» **EXERCISE AIM**
Below are some records; output exactly the lines from the line with "amb domicili a l’Avinguda de Manoteras" to the line with "que promociona i", both ends kept, and nothing more.

· · · · · · ·

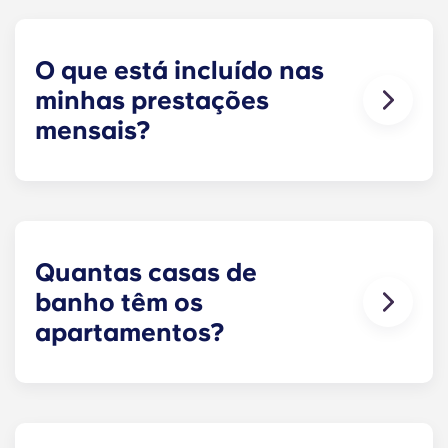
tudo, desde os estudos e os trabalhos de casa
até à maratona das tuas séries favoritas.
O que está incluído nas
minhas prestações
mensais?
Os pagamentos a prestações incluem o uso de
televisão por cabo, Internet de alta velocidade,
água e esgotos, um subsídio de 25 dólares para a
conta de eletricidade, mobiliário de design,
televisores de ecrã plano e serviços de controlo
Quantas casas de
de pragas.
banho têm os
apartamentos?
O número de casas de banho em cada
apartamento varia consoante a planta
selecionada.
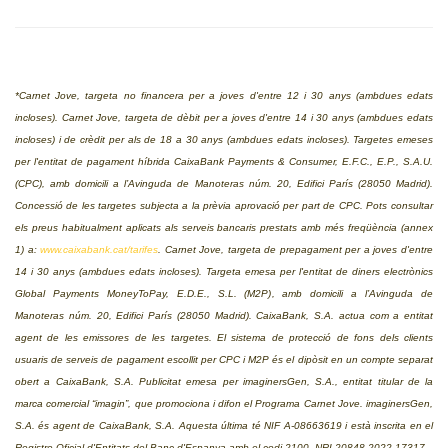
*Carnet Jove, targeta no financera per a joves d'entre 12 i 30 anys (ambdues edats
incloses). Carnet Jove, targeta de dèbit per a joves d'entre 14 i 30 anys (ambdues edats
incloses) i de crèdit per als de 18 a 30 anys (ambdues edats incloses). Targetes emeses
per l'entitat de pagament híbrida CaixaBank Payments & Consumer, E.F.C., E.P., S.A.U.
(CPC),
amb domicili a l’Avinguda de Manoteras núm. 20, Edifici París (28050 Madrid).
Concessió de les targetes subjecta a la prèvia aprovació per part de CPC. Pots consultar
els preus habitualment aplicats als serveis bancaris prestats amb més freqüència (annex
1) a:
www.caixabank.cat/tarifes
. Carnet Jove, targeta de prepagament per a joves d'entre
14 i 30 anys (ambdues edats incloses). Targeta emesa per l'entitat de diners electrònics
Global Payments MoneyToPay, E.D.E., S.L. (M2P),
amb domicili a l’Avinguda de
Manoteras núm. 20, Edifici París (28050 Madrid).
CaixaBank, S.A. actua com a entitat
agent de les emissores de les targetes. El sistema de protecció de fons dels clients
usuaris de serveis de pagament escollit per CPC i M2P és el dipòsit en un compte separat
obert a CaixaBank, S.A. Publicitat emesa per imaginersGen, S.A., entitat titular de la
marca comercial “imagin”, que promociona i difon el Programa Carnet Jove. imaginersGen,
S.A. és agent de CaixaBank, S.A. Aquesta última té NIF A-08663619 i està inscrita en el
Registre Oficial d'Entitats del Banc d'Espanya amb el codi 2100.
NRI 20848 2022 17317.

· · · · · · ·

» **EXERCISE SOLUTION**
amb domicili a l’Avinguda de Manoteras núm. 20, Edifici París (28050 Madrid).
Concessió de les targetes subjecta a la prèvia aprovació per part de CPC. Pots consultar
els preus habitualment aplicats als serveis bancaris prestats amb més freqüència (annex
1) a:
www.caixabank.cat/tarifes
. Carnet Jove, targeta de prepagament per a joves d'entre
14 i 30 anys (ambdues edats incloses). Targeta emesa per l'entitat de diners electrònics
Global Payments MoneyToPay, E.D.E., S.L. (M2P),
amb domicili a l’Avinguda de
Manoteras núm. 20, Edifici París (28050 Madrid).
CaixaBank, S.A. actua com a entitat
agent de les emissores de les targetes. El sistema de protecció de fons dels clients
usuaris de serveis de pagament escollit per CPC i M2P és el dipòsit en un compte separat
obert a CaixaBank, S.A. Publicitat emesa per imaginersGen, S.A., entitat titular de la
marca comercial “imagin”, que promociona i difon el Programa Carnet Jove. imaginersGen,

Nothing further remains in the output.